Start of Block
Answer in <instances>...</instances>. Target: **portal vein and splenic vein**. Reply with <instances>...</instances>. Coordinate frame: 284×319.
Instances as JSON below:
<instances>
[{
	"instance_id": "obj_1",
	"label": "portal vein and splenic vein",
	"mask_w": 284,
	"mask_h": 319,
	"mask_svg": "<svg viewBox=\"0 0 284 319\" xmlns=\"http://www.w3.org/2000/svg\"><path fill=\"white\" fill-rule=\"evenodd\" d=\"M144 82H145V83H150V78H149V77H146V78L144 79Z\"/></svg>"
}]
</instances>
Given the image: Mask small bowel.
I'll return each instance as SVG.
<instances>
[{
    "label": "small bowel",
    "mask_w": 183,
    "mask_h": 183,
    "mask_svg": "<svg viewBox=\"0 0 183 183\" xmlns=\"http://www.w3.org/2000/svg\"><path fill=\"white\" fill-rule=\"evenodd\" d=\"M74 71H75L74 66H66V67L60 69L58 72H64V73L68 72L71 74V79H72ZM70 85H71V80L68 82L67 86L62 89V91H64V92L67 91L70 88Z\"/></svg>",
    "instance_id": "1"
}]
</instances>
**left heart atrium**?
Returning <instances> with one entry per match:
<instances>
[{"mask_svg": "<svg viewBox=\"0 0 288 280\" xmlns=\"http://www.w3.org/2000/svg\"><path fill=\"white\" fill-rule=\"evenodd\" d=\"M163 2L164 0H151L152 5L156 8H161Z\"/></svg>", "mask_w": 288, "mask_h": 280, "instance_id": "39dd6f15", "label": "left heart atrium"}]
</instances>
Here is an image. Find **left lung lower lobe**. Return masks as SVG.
End of Block
> EXERCISE DESCRIPTION
Your answer should contain every entry, transcribed exactly.

> EXPECTED ANSWER
Answer in <instances>...</instances>. Target: **portal vein and splenic vein**. Reply with <instances>...</instances>. Coordinate frame: 284×319.
Instances as JSON below:
<instances>
[{
	"instance_id": "obj_1",
	"label": "portal vein and splenic vein",
	"mask_w": 284,
	"mask_h": 319,
	"mask_svg": "<svg viewBox=\"0 0 284 319\" xmlns=\"http://www.w3.org/2000/svg\"><path fill=\"white\" fill-rule=\"evenodd\" d=\"M144 82H145V83H150V78H149V77H146V78L144 79Z\"/></svg>"
}]
</instances>
Given the image: Mask small bowel.
I'll return each instance as SVG.
<instances>
[{
    "label": "small bowel",
    "mask_w": 183,
    "mask_h": 183,
    "mask_svg": "<svg viewBox=\"0 0 183 183\" xmlns=\"http://www.w3.org/2000/svg\"><path fill=\"white\" fill-rule=\"evenodd\" d=\"M74 71H75L74 66H66V67L60 69L58 72H64V73L68 72L71 74V79H72ZM70 85H71V80L68 82L67 86L62 89V91H64V92L67 91L70 88Z\"/></svg>",
    "instance_id": "1"
}]
</instances>
**left heart atrium**?
Returning <instances> with one entry per match:
<instances>
[{"mask_svg": "<svg viewBox=\"0 0 288 280\" xmlns=\"http://www.w3.org/2000/svg\"><path fill=\"white\" fill-rule=\"evenodd\" d=\"M163 2L164 0H151L152 5L156 8H161Z\"/></svg>", "mask_w": 288, "mask_h": 280, "instance_id": "39dd6f15", "label": "left heart atrium"}]
</instances>
Here is an image. Find **left lung lower lobe**. Return masks as SVG.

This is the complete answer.